ML-Pipelines architecture and implementation for paraphrasing and voice cloning

These details have not been verified by PyPI

Project links

repository

Project description

`chara`

Chara is a collection of research scripts that are primarly used to create characters.

Currently, two branches are covered:

Paraphrasing. This is used to paraphrase the outputs of Kaia so that they match to the personality of the character. The pipeline will take the replies from the assistant, take the previously generated paraphrases from Avatar server, determine which replies need more coverage, paraphrase them and upload the results back to the Avatar server. All you need to do is to define the characters and their personalities. Under the hood, this system generate the paraphrases for arbitrary grammatron Templates, which can be used elsewhere: e.g. we also use it in natural-language understanding research.
Voice cloning will help you to create character's voices. It will take the voice sample of your character, then the GPU-requiring zero-shot voice cloner generate an hours-long dataset of phrases, and then the lightweight Piper model will be trained on this dataset.

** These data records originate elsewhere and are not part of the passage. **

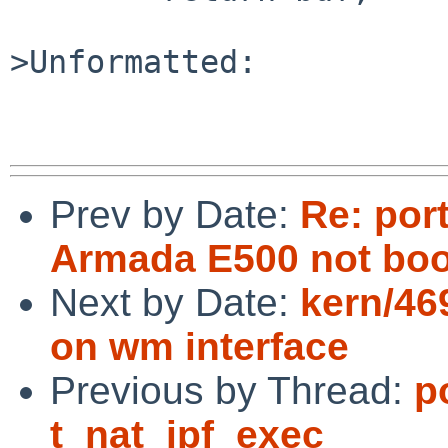
>Unformatted:

Prev by Date:
Re: por
Armada E500 not boo
Next by Date:
kern/46
on wm interface
Previous by Thread:
p
t_nat_ipf_exec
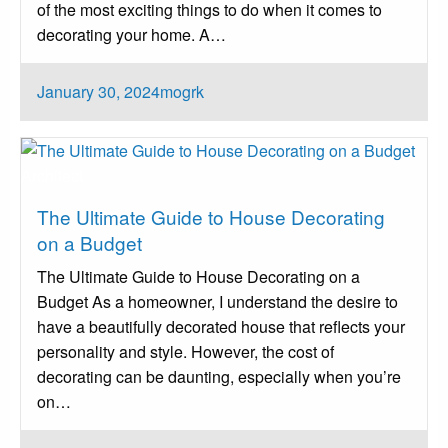
of the most exciting things to do when it comes to
decorating your home. A…
Posted
January 30, 2024
mogrk
on
Architect
The Ultimate Guide to House Decorating
on a Budget
The Ultimate Guide to House Decorating on a
Budget As a homeowner, I understand the desire to
have a beautifully decorated house that reflects your
personality and style. However, the cost of
decorating can be daunting, especially when you’re
on…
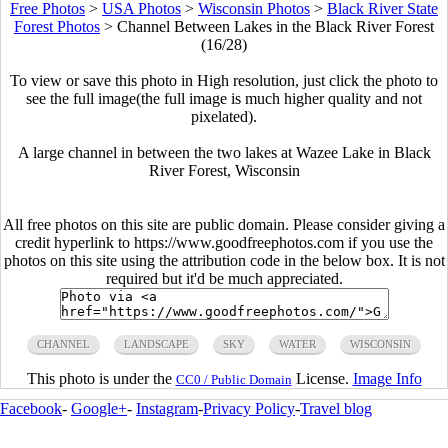
Free Photos
>
USA Photos
>
Wisconsin Photos
>
Black River State
Forest Photos
>
Channel Between Lakes in the Black River Forest
(16/28)
To view or save this photo in High resolution, just click the photo to
see the full image(the full image is much higher quality and not
pixelated).
A large channel in between the two lakes at Wazee Lake in Black
River Forest, Wisconsin
All free photos on this site are public domain. Please consider giving a
credit hyperlink to https://www.goodfreephotos.com if you use the
photos on this site using the attribution code in the below box. It is not
required but it'd be much appreciated.
CHANNEL
LANDSCAPE
SKY
WATER
WISCONSIN
This photo is under the
License.
Image Info
CC0 / Public Domain
Facebook
-
Google+
-
Instagram
-
Privacy Policy
-
Travel blog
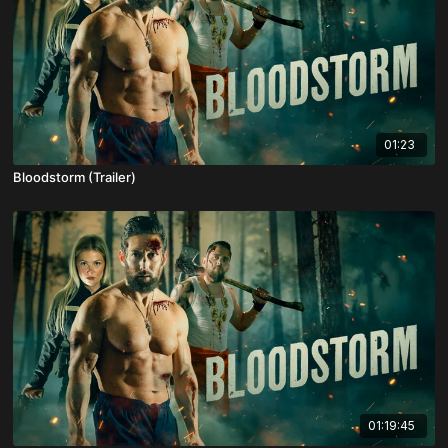
01:23
Bloodstorm (Trailer)
01:19:45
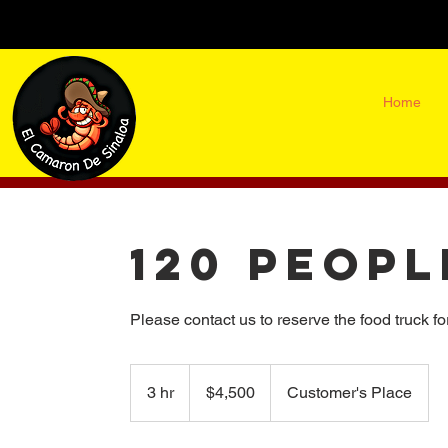
Home
120 Peopl
Please contact us to reserve the food truck fo
4,500
US
3 hr
3
$4,500
Customer's Place
dollars
h
o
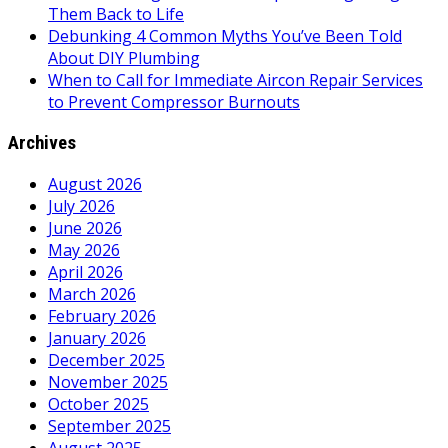
Them Back to Life
Debunking 4 Common Myths You’ve Been Told
About DIY Plumbing
When to Call for Immediate Aircon Repair Services
to Prevent Compressor Burnouts
Archives
August 2026
July 2026
June 2026
May 2026
April 2026
March 2026
February 2026
January 2026
December 2025
November 2025
October 2025
September 2025
August 2025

Both systems support different languages. Currently German, English and Russian are implemented, others can be added with some additional effort.

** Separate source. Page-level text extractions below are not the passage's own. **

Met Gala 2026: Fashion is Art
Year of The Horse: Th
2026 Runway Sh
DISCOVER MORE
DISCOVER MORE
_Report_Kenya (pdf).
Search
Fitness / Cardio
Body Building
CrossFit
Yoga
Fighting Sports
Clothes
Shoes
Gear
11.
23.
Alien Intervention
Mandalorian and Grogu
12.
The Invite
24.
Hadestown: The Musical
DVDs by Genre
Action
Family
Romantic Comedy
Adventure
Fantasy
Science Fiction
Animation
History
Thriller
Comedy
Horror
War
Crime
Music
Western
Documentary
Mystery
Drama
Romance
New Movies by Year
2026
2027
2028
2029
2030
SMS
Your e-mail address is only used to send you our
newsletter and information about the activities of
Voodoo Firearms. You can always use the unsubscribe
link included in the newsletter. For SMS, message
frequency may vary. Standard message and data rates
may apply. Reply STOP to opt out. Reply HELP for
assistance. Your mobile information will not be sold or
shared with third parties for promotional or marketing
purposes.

For the detailed description of these project, please consult the README.md files in the respective directories.

General concepts

chara infrastructure offers a way to write the reproducible, maintainable and deliverable research. Traditionally, the research is often done in notebooks, and while they are very handy for research, they are also terrible in production. It's hard to pass the parameters to the notebook, or to write a unit tests for it, or to call one notebook from another, etc. Hence, the code is often rewritten as a pure Python, but then it loses the benefits of the notebooks: visualizations that may still be useful in production for the quality control. Also, after the conversions, the intermediate values are no longer cached in memory, and so if your several hours long pipeline gives incorrect result in the end, it's not possible no understand why. Also, it's impossible to fix the bug and restart the pipeline from the partially computed state.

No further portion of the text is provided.